-- Recorded data follows --
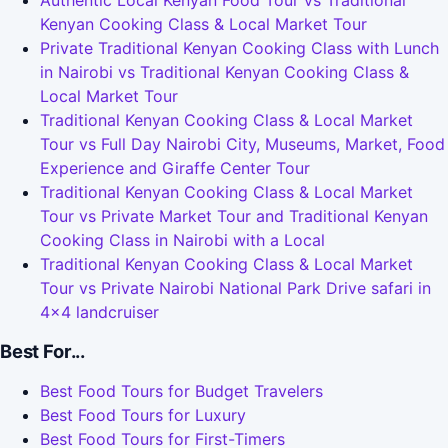
Authentic Local Kenyan Food Tour vs Traditional
Kenyan Cooking Class & Local Market Tour
Private Traditional Kenyan Cooking Class with Lunch
in Nairobi vs Traditional Kenyan Cooking Class &
Local Market Tour
Traditional Kenyan Cooking Class & Local Market
Tour vs Full Day Nairobi City, Museums, Market, Food
Experience and Giraffe Center Tour
Traditional Kenyan Cooking Class & Local Market
Tour vs Private Market Tour and Traditional Kenyan
Cooking Class in Nairobi with a Local
Traditional Kenyan Cooking Class & Local Market
Tour vs Private Nairobi National Park Drive safari in
4x4 landcruiser
Best For...
Best Food Tours for Budget Travelers
Best Food Tours for Luxury
Best Food Tours for First-Timers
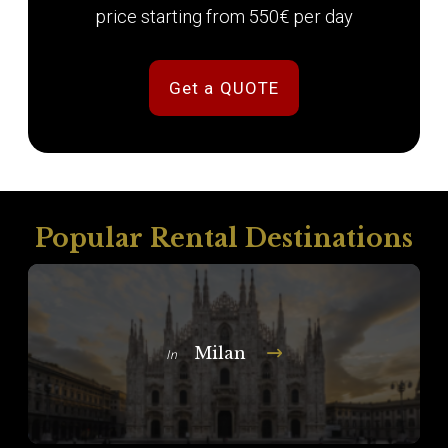
price starting from 550€ per day
Get a QUOTE
Popular Rental Destinations
Milan
In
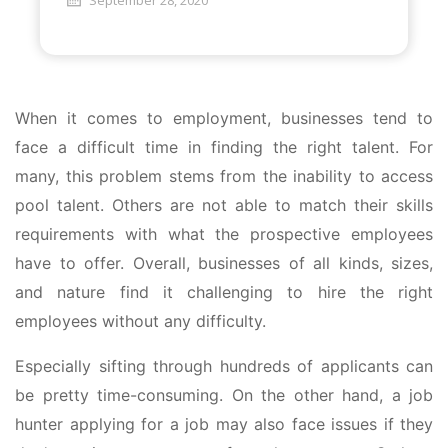
September 28, 2020
When it comes to employment, businesses tend to
face a difficult time in finding the right talent. For
many, this problem stems from the inability to access
pool talent. Others are not able to match their skills
requirements with what the prospective employees
have to offer. Overall, businesses of all kinds, sizes,
and nature find it challenging to hire the right
employees without any difficulty.
Especially sifting through hundreds of applicants can
be pretty time-consuming. On the other hand, a job
hunter applying for a job may also face issues if they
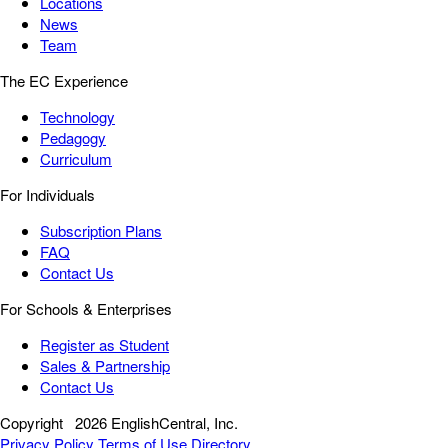
Locations
News
Team
The EC Experience
Technology
Pedagogy
Curriculum
For Individuals
Subscription Plans
FAQ
Contact Us
For Schools & Enterprises
Register as Student
Sales & Partnership
Contact Us
Copyright
2026 EnglishCentral, Inc.
Privacy Policy
Terms of Use
Directory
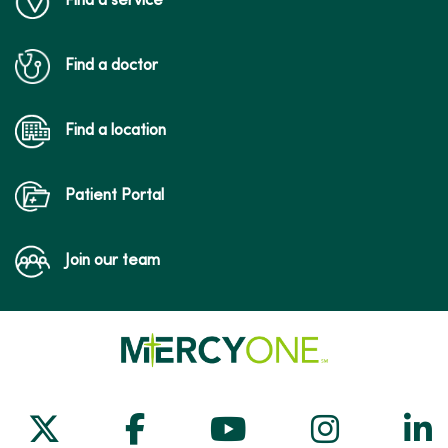
Find a service
Find a doctor
Find a location
Patient Portal
Join our team
Follow us on X
Follow us on Facebook
Follow us on Yo
Follow us
Fol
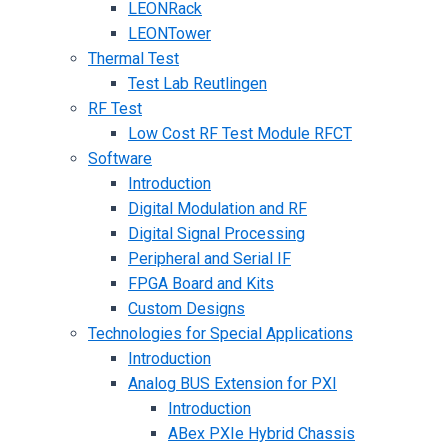
LEONRack
LEONTower
Thermal Test
Test Lab Reutlingen
RF Test
Low Cost RF Test Module RFCT
Software
Introduction
Digital Modulation and RF
Digital Signal Processing
Peripheral and Serial IF
FPGA Board and Kits
Custom Designs
Technologies for Special Applications
Introduction
Analog BUS Extension for PXI
Introduction
ABex PXIe Hybrid Chassis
-- Recorded data concluded --
Each line of the material that includes the string "Class" is to be counted; give only the final number.

7